Lunch on Saturdays at Fine Foods was a big deal to my girls. They would get a hot dog or a grilled cheese sandwich and Mr. Bill would make them a peanut-butter and chocolate milk shake, a real shake with ice-cream and globs of peanut butter so thick a straw was useless. He would always give them the metal cup he mixed the shake in which they fought over every Saturday. I had to remember who got to “lick the cup” the last time which I didn’t always recall correctly. Bill knew he was stirring up a hornets every time he brought the mixing cup to the table, and he would just grin at me at the chaos he was creating.
When we ordered at the counter he would peer down at my girls and ask them which one of them was paying today. The answer was always the same from my girls “I don’t have any money” and Bill would said “Then Dad is washing dishes” both would grin at me and say “Bye Dad” and head to “our” table.
I can’t even begin to estimate how many onion rings or cheeseburgers I have eaten there on Saturday’s. But then we stopped. The kids got busy. Eating “junk” wasn’t good or fun anymore. The youngest stuck it out with me for a year or two but then I lost her too and without the kids there was no way Mom was going to eat there with me. It was the beginning of the end for dear old Dad, they would rather hangout with their friends than eat a hot dog and be seen with me.
Bill died Sunday but our memories didn’t. He gave a young family a fun place to build memories of milk shakes, hot dogs and laughs. A place they could take their friends and feel like a big shot because the owner knew their name. A place where an old man dotted on them making them his special milk shake and teasing them a little to boot.
I texted both of them this morning and told them Mr. Bill had died and got back what only millennium kids could offer a sad face emoji. Sad face emoji indeed.

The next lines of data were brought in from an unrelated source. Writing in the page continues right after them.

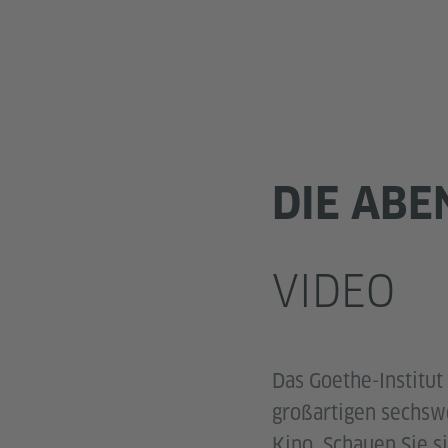
DIE ABE
VIDEO
Das Goethe-Institut
großartigen sechswö
Kino. Schauen Sie s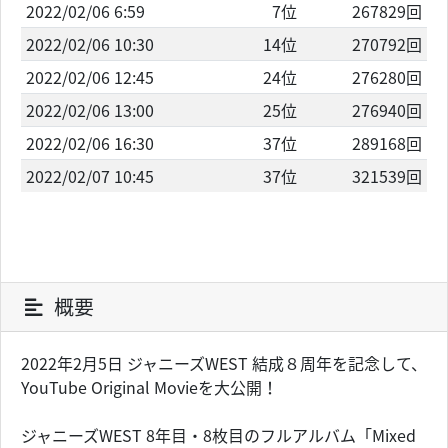
2022/02/06 6:59
7位
267829回
2022/02/06 10:30
14位
270792回
2022/02/06 12:45
24位
276280回
2022/02/06 13:00
25位
276940回
2022/02/06 16:30
37位
289168回
2022/02/07 10:45
37位
321539回
概要
2022年2月5日 ジャニーズWEST 結成８周年を記念して、
YouTube Original Movieを大公開！
ジャニーズWEST 8年目・8枚目のフルアルバム「Mixed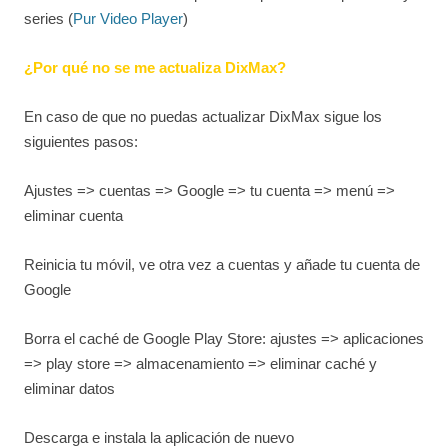
series (
Pur Video Player
)
¿Por qué no se me actualiza DixMax?
En caso de que no puedas actualizar DixMax sigue los
siguientes pasos:
Ajustes => cuentas => Google => tu cuenta => menú =>
eliminar cuenta
Reinicia tu móvil, ve otra vez a cuentas y añade tu cuenta de
Google
Borra el caché de Google Play Store: ajustes => aplicaciones
=> play store => almacenamiento => eliminar caché y
eliminar datos
Descarga e instala la aplicación de nuevo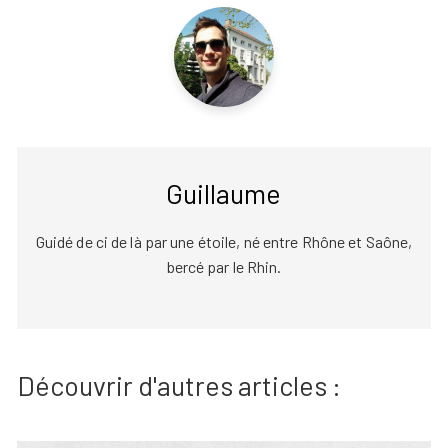
Guillaume
Guidé de ci de là par une étoile, né entre Rhône et Saône,
bercé par le Rhin.
Découvrir d'autres articles :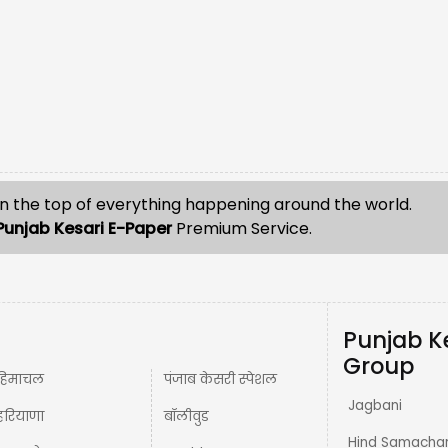
n the top of everything happening around the world.
Punjab Kesari E-Paper
Premium Service.
Punjab K
Group
हिमाचल
पंजाब केसरी स्पेशल
Jagbani
हरियाणा
बॉलीवुड
Hind Samacha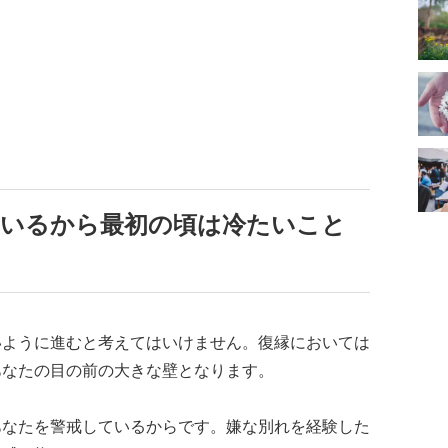
ているから最初の頃は冷たいこと
いように進むと考えてはいけません。復縁においては
あなたの目の前の大きな壁となります。
あなたを警戒しているからです。嫌な別れを経験した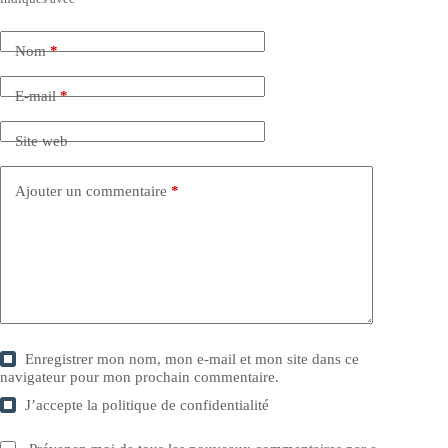
Nom
*
E-mail
*
Site web
Ajouter un commentaire
*
Enregistrer mon nom, mon e-mail et mon site dans ce
navigateur pour mon prochain commentaire.
J’accepte la
politique de confidentialité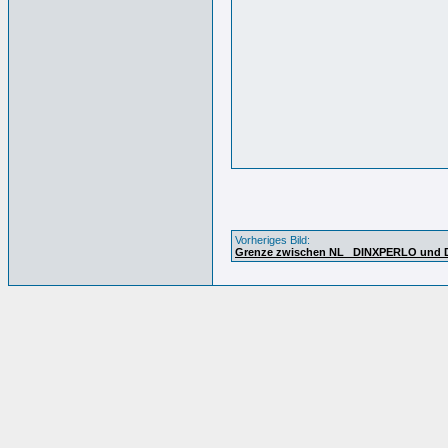
Vorheriges Bild:
Grenze zwischen NL_ DINXPERLO und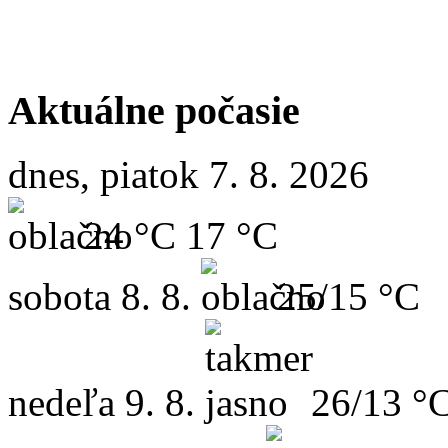
Aktuálne počasie
dnes, piatok 7. 8. 2026
24 °C
17 °C
sobota
8. 8.
25/15 °C
nedeľa
9. 8.
26/13 °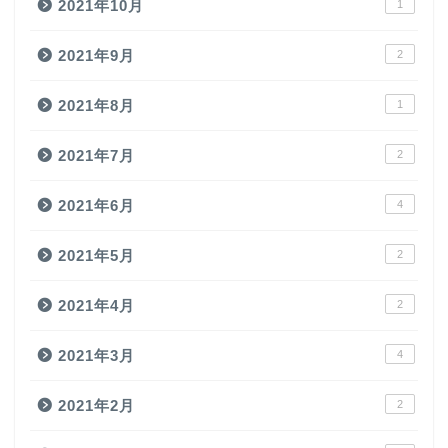
2021年10月
1
2021年9月
2
2021年8月
1
2021年7月
2
2021年6月
4
2021年5月
2
2021年4月
2
2021年3月
4
2021年2月
2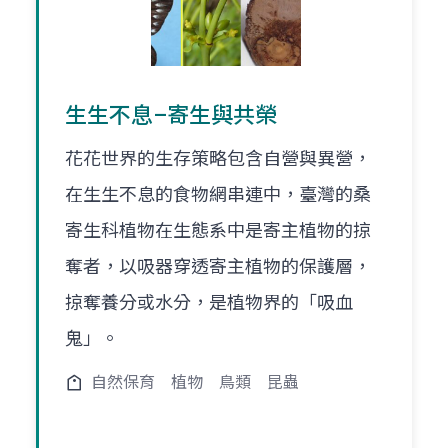
生生不息–寄生與共榮
花花世界的生存策略包含自營與異營，
在生生不息的食物網串連中，臺灣的桑
寄生科植物在生態系中是寄主植物的掠
奪者，以吸器穿透寄主植物的保護層，
掠奪養分或水分，是植物界的「吸血
鬼」。
自然保育
植物
鳥類
昆蟲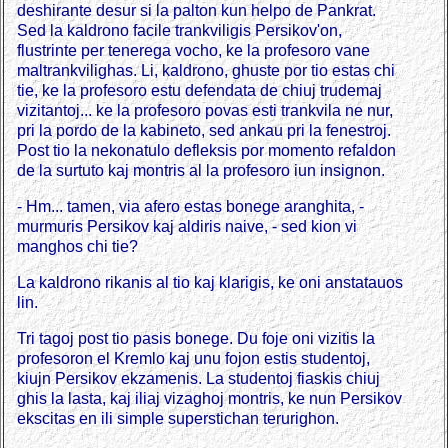
deshirante desur si la palton kun helpo de Pankrat.
Sed la kaldrono facile trankviligis Persikov'on,
flustrinte per tenerega vocho, ke la profesoro vane
maltrankvilighas. Li, kaldrono, ghuste por tio estas chi
tie, ke la profesoro estu defendata de chiuj trudemaj
vizitantoj... ke la profesoro povas esti trankvila ne nur,
pri la pordo de la kabineto, sed ankau pri la fenestroj.
Post tio la nekonatulo defleksis por momento refaldon
de la surtuto kaj montris al la profesoro iun insignon.
- Hm... tamen, via afero estas bonege aranghita, -
murmuris Persikov kaj aldiris naive, - sed kion vi
manghos chi tie?
La kaldrono rikanis al tio kaj klarigis, ke oni anstatauos
lin.
Tri tagoj post tio pasis bonege. Du foje oni vizitis la
profesoron el Kremlo kaj unu fojon estis studentoj,
kiujn Persikov ekzamenis. La studentoj fiaskis chiuj
ghis la lasta, kaj iliaj vizaghoj montris, ke nun Persikov
ekscitas en ili simple superstichan terurighon.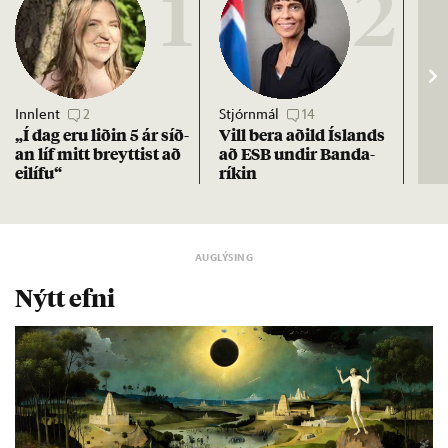
1
2
Innlent
2
Stjórnmál
14
Stj
„Í dag eru lið­in 5 ár síð­
Vill bera að­ild Ís­lands
Kre
an líf mitt breytt­ist að
að ESB und­ir Banda­
af 
ei­lífu“
rík­in
Nýtt efni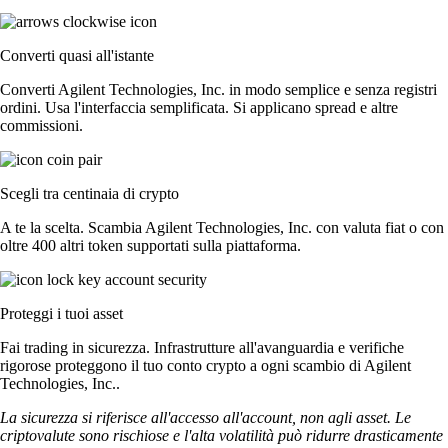
Converti quasi all'istante
Converti Agilent Technologies, Inc. in modo semplice e senza registri
ordini. Usa l'interfaccia semplificata. Si applicano spread e altre
commissioni.
Scegli tra centinaia di crypto
A te la scelta. Scambia Agilent Technologies, Inc. con valuta fiat o con
oltre 400 altri token supportati sulla piattaforma.
Proteggi i tuoi asset
Fai trading in sicurezza. Infrastrutture all'avanguardia e verifiche
rigorose proteggono il tuo conto crypto a ogni scambio di Agilent
Technologies, Inc..
La sicurezza si riferisce all'accesso all'account, non agli asset. Le
criptovalute sono rischiose e l'alta volatilità può ridurre drasticamente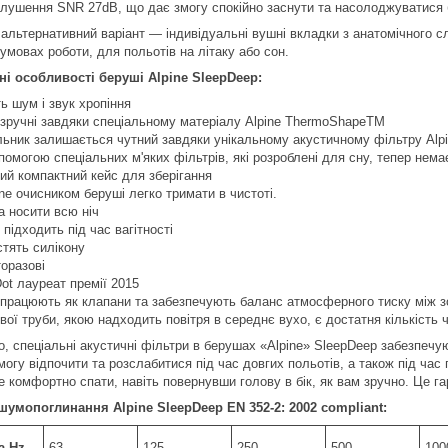
лушення SNR 27dB, що дає змогу спокійно заснути та насолоджуватися 
 альтернативний варіант — індивідуальні вушні вкладки з анатомічного с
умовах роботи, для польотів на літаку або сон.
ні особливості беруші Alpine SleepDeep:
ь шум і звук хропіння
 зручні завдяки спеціальному матеріалу Alpine ThermoShapeTM
льник залишається чутний завдяки унікальному акустичному фільтру Alp
помогою спеціальних м'яких фільтрів, які розроблені для сну, тепер нема
ний компактний кейс для зберігання
ine очисником беруші легко тримати в чистоті.
а носити всю ніч
 підходить під час вагітності
стять силікону
торазові
ot лауреат премії 2015
 працюють як клапани та забезпечують баланс атмосферного тиску між з
вої труби, якою надходить повітря в середнє вухо, є достатня кількість
го, спеціальні акустичні фільтри в берушах «Alpine» SleepDeep забезпеч
могу відпочити та розслабитися під час довгих польотів, а також під ча
е комфортно спати, навіть повернувши голову в бік, як вам зручно. Це г
шумопоглинання Alpine SleepDeep EN 352-2: 2002 compliant:
а Hz
63
125
250
500
100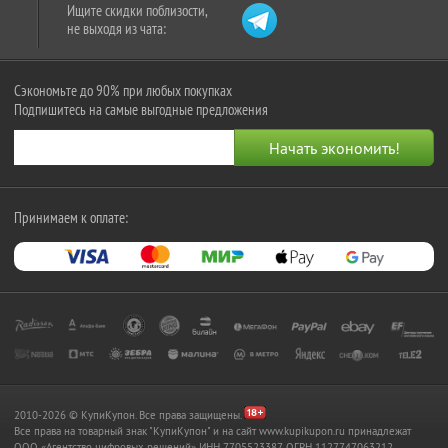
Ищите скидки поблизости,
не выходя из чата:
Сэкономьте до 90% при любых покупках
Подпишитесь на самые выгодные предложения
Принимаем к оплате:
2010-2026 © КупиКупон. Все права защищены.
Все права на товарный знак "КупиКупон" и на сайт www.kupikupon.ru принадлежат
OOO «Агентство цифровых решений» ИНН 7705523387, ОГРН 1127747063212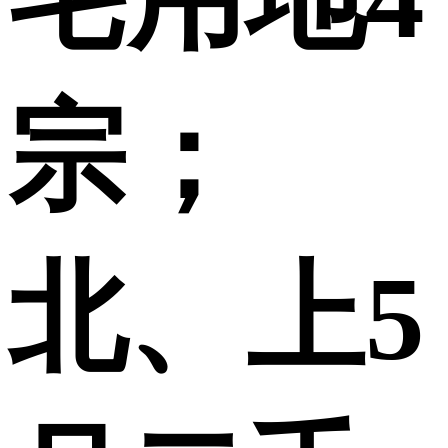
宗；
北、上5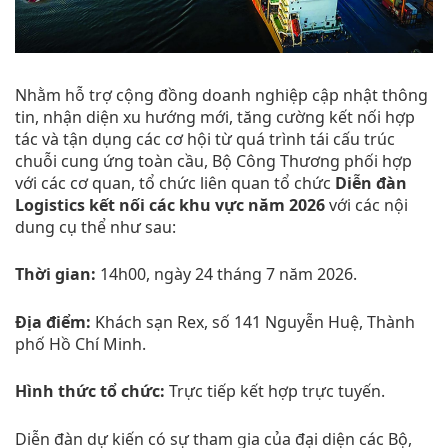
Nhằm hỗ trợ cộng đồng doanh nghiệp cập nhật thông
tin, nhận diện xu hướng mới, tăng cường kết nối hợp
tác và tận dụng các cơ hội từ quá trình tái cấu trúc
chuỗi cung ứng toàn cầu, Bộ Công Thương phối hợp
với các cơ quan, tổ chức liên quan tổ chức
Diễn đàn
Logistics kết nối các khu vực năm 2026
với các nội
dung cụ thể như sau:
Thời gian:
14h00, ngày 24 tháng 7 năm 2026.
Địa điểm:
Khách sạn Rex, số 141 Nguyễn Huệ, Thành
phố Hồ Chí Minh.
Hình thức tổ chức:
Trực tiếp kết hợp trực tuyến.
Diễn đàn dự kiến có sự tham gia của đại diện các Bộ,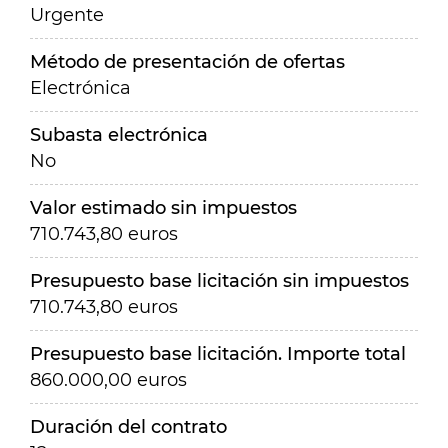
Urgente
Método de presentación de ofertas
Electrónica
Subasta electrónica
No
Valor estimado sin impuestos
710.743,80 euros
Presupuesto base licitación sin impuestos
710.743,80 euros
Presupuesto base licitación. Importe total
860.000,00 euros
Duración del contrato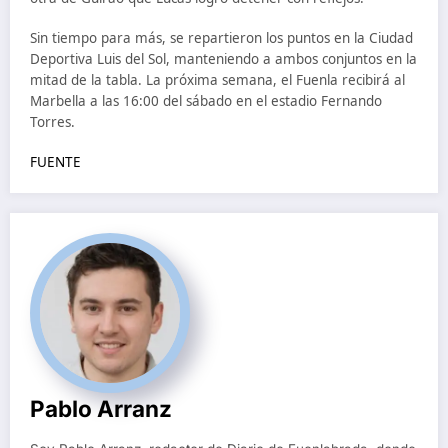
Sin tiempo para más, se repartieron los puntos en la Ciudad
Deportiva Luis del Sol, manteniendo a ambos conjuntos en la
mitad de la tabla. La próxima semana, el Fuenla recibirá al
Marbella a las 16:00 del sábado en el estadio Fernando
Torres.
FUENTE
Pablo Arranz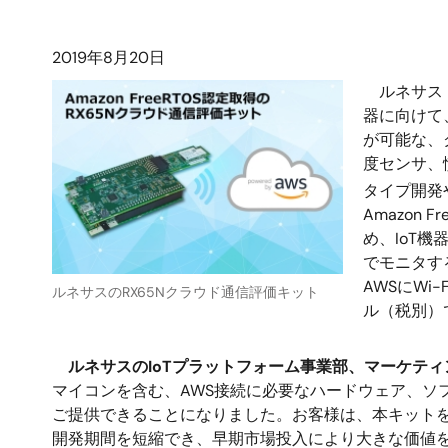
2019年8月20日
ルネサス 
器に向けて、
が可能な、クラ
度センサ、
タイプ開発
Amazo
め、IoT
でモニタす
AWSにWi-
ルネサスのRX65Nクラウド通信評価キット
ル（税別）
ルネサスのIoTプラットフォーム事業部、マーケティング担当
マイコンを含む、AWS接続に必要なハードウェア、ソフト
ご提供できることになりました。お客様は、本キット
開発期間を短縮でき、早期市場投入により大きな価値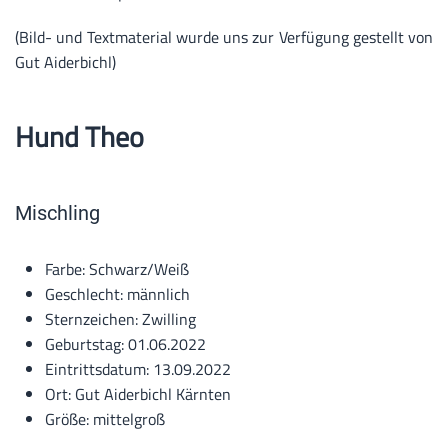
(Bild- und Textmaterial wurde uns zur Verfügung gestellt von
Gut Aiderbichl)
Hund Theo
Mischling
Farbe:
Schwarz/Weiß
Geschlecht:
m
ännlich
Sternzeichen:
Zwilling
Geburtstag:
01.06.2022
Eintrittsdatum:
13.09.2022
Ort:
Gut Aiderbichl Kärnten
Größe:
mittelgroß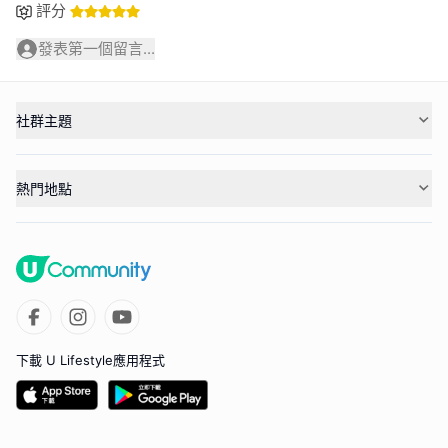
評分
發表第一個留言...
社群主題
熱門地點
下載 U Lifestyle應用程式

When Bill’s son told me a couple of months ago that his Dad had only a few months to live I sent him a long note thanking him for being such an important part of our family. His son told me how much the note meant to his Dad. I am glad I took the time to write it. I am glad I took the time to share my memories with him, memories that he helped create.
We all have characters in our lives. People who fill the cracks and crevices of the space we call living but it is up to each of us to recognize their contribution to our busy lives. Rest in peace Bill and thank you for the memories.